In general terms, regarding each of the areas, participants expressed

A need to communicate clearly and consistently the school systems mission, programs, progress, opportunities and challenges.

A need for strengthened channels of communication between and among the school staff, parents, and community members

A need for assistance in identifying and accessing available community and governmental supports and resources

A desire for school-based parenting centers, to include parent effectiveness training

A conviction that sensitivity training in racial and cultural difference, be provided to all levels of school personnel as well as to families, would improve relations between the schools, the community and families

Specific issues that I identified from the community meetings are summarized below,

1. Communications

Parents were concerned with both the accuracy and consistency of information they received from school personnel at all levels. For example, how schools operate, the nature of, and access to, special programs and services with which many parents are not familiar, and their rights to information about their children's academic experiences and performance.

A need for the development of common strategies and procedures and common paths of dissemination was expressed often by parents and community leaders alike.

Further examination revealed that the variances and disparities that were so frustrating extended to such areas as commitment of personnel to teaching children, curriculum, textbook adoption, and ways in which parents were (or were not) valued by school personnel.

Non-teaching school personnel should be regarded as valuable community and school resources and they should be encouraged to become familiar to parents and students.

Finally, it was strongly suggested that other organizations in the community be utilized as communications vehicles: churches, civic organizations, etc.

2. Family Assistance.

The schools are seen as institutions within the community that might assist families by compiling listings of resources of support and by making referrals for families in need.

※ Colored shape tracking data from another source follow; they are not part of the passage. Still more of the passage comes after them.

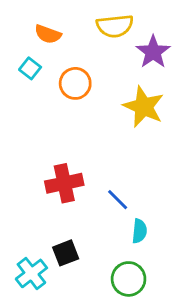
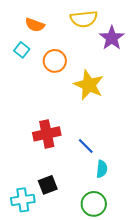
yellow star: (144, 107) -> (89, 85), moved
cyan cross: (31, 273) -> (23, 200), turned 30

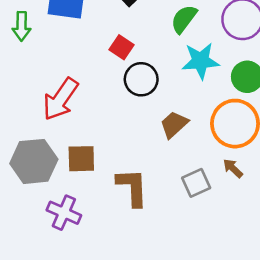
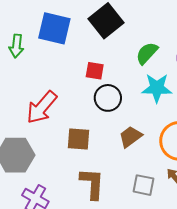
red square: (121, 47) -> (95, 71), turned -30
brown square: (81, 159) -> (79, 139), moved
gray square: (196, 183) -> (143, 185), turned 30

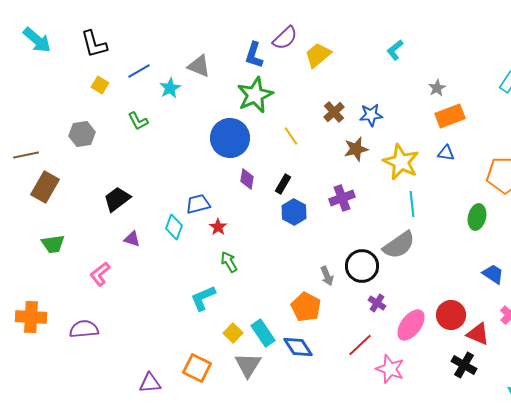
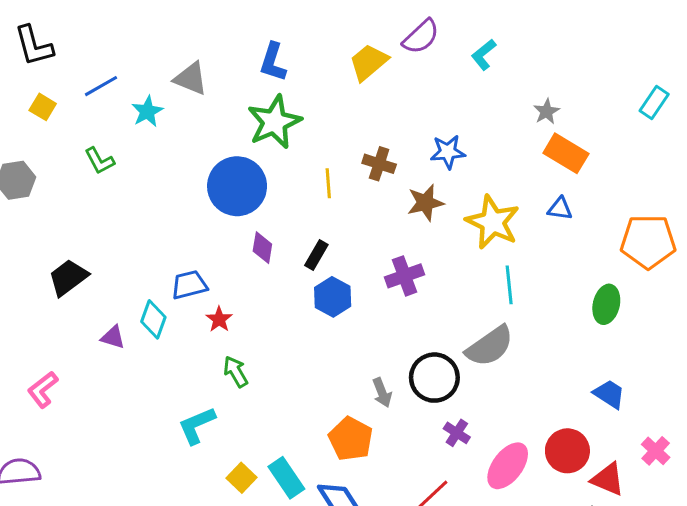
purple semicircle: (285, 38) -> (421, 37), moved
brown cross: (334, 112) -> (379, 164), moved, turned -30
orange rectangle: (450, 116) -> (566, 153), turned 52
yellow line: (291, 136) -> (328, 183), turned 30
purple triangle: (132, 239) -> (113, 337), moved
blue trapezoid: (493, 274) -> (609, 394), moved

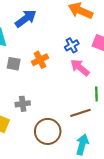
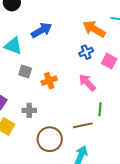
blue cross: (72, 45) -> (86, 52), moved
orange cross: (40, 60) -> (49, 81), moved

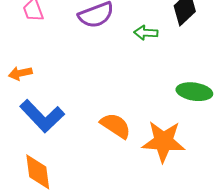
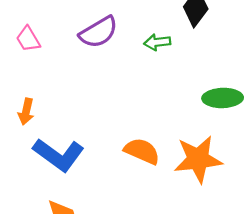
orange arrow: (20, 73) -> (26, 112), turned -55

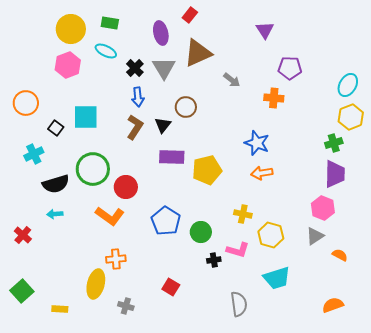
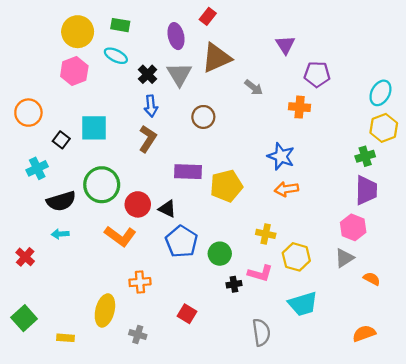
purple triangle: (265, 30) -> (285, 45), moved
black triangle: (163, 125) -> (167, 209), moved, turned -42
orange cross: (116, 259) -> (140, 282), moved

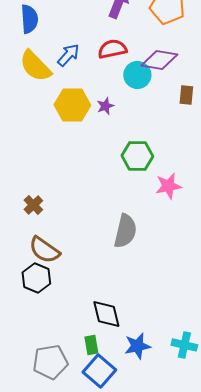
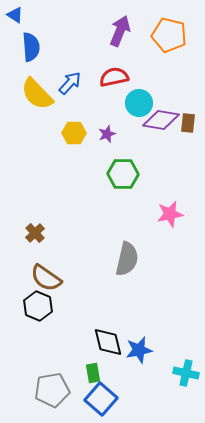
purple diamond: (159, 60) -> (161, 120), moved
yellow hexagon: (72, 105) -> (74, 133), size x0.7
green hexagon: (137, 156) -> (123, 174), moved
blue star: (137, 346) -> (139, 350), moved

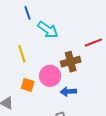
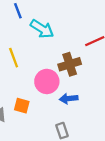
orange square: (28, 85) -> (22, 106), moved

There is a pervasive view among community folks that the system itself has narrowly defined "parental involvement" to mean attendance at parent-teacher conferences and PTA meetings and that only the proscribed activities are valued as evidence of involvement and/or concern. Considerable interest was generated by the distribution of a document that identified many ways of being involved with schools and a child’s education, many of which did not involve coming to the school.

3. Implications of Racial and Cultural Difference

Many people at the meetings spoke about feeling intimidated by school personnel, many of who use educational jargon when speaking with parents. This uncomfortable situation is made worse because most of the circumstances that result in teacher-parent communications are about a child's negative behavior (actual or perceived) that the teacher is reporting. Meeting participants were looking for ways to create a sense within communities that schools are a place from which to seek help and support. Furthermore, and perhaps more importantly, community members were looking for ways in which the school could demonstrate a sense of caring about the children in their charge, and a sense that the system and school personnel were genuinely interested in the children and their lives.

At every meeting without exception, the need for "sensitivity training" was discussed. Dialogue on race, culture, gender, and social class and the effects of each of these areas of difference on the ways teachers and administrators perceive their students and parents was thought to be the starting point for better school and community relationships.

4. Accountability

Teachers, as well as principals, are perceived as not being subject to any accountability. There were complaints that the School Board, administrators and others in charge were the first and last resort for many school related concerns. Teachers were further seen as needing to be committed to the community rather than just to a job. The sense that school personnel were just too busy to be bothered has to be ameliorated in some way.

The sense of "not feeling welcome in the schools" came up so often in these community meetings, and the pervasive feelings of disconnection and alienation suggests that parents and other community members seem to feel that while schools exist in their communities, they are not part of the communities.



One of the consistent themes that emerged from the many meetings that I conducted was the need for all teachers to receive “sensitivity” and skills training in diverse learning styles. Addressing issues of diversity and racial difference in the school system will need to be done carefully, but, I believe, must not be ignored as school systems move to eliminate racial disparities in educational outcomes.